At 2:10 AM , Blogger One Wacky Mom said...

This is an incredible movie and amazing history. What's profound is how much land they covered with this little piece of wood. Which is all it really is. Its help one to understand now how far we have moved from an agrarian society...

This is tremendous, just fascinating. Thank you for this wonderful work.

 
At 6:10 AM , Blogger Don Thieme said...

I think that most of us have probably seen some of these images before and not realized that they came from this movie. You are right that we have come a long way since the 1930's. I fear, though, that some of the lessons may have been forgotten and may not have been learned yet by farmers and agricultural planners in the developing world.

 
At 6:30 PM , Blogger george.w said...

I finally got to see this - had trouble playing it in my new Linux installation.

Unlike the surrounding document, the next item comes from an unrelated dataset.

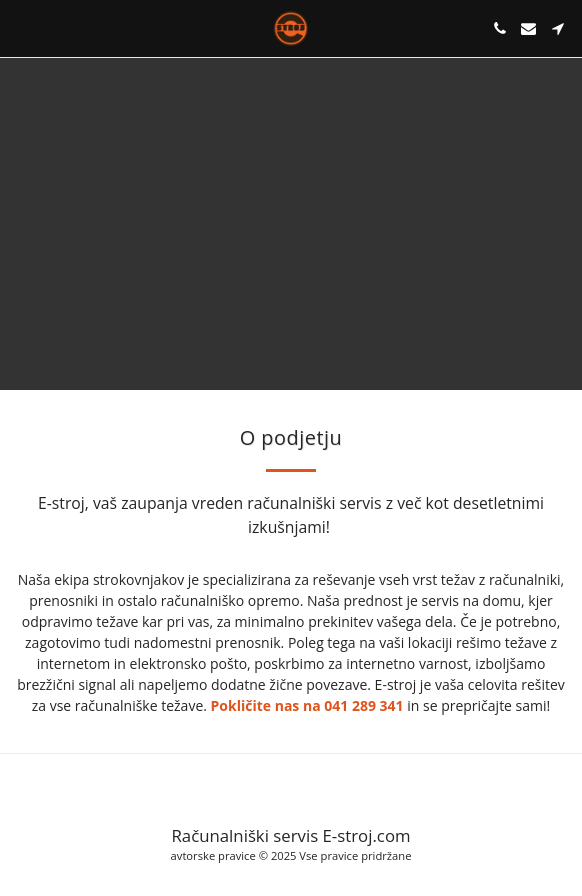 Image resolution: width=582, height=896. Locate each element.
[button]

There are so many threads; the lack of environmental foresight, the current sorry state of the Oglala aquifer (how exactly would the water table be recharged?), the migration described in The Grapes Of Wrath. The loss of the buffolo, the emerging dependence of our food chain on cattle and wheat. (the casual phrase; "the indian had been cleared") You could build an entire history class around this film, and it makes the effort of preparing "environmental impact reports" a lot more worth it.

Did anyone raise the question of sustainability beforehand, and if they did, what was the reaction?

 
At 8:31 PM , Blogger Don Thieme said...

Glad to know that someone can still view it at all. I was beginning to suspect that my college was sabotaging me with a file size limit or something. I will have to try and view it myself again.

I was trying to make all of the connections that you mention. A few of my students definitely enjoyed and got some of the message. That style of documentary film is very different from the sort of direct advocacy that is being made today. The narration is very understated.

 
At 11:23 AM , Blogger george.w said...

I just had a horrid thought; what if Michael Moore had made this film? How watchable will our documentaries be in 50 years?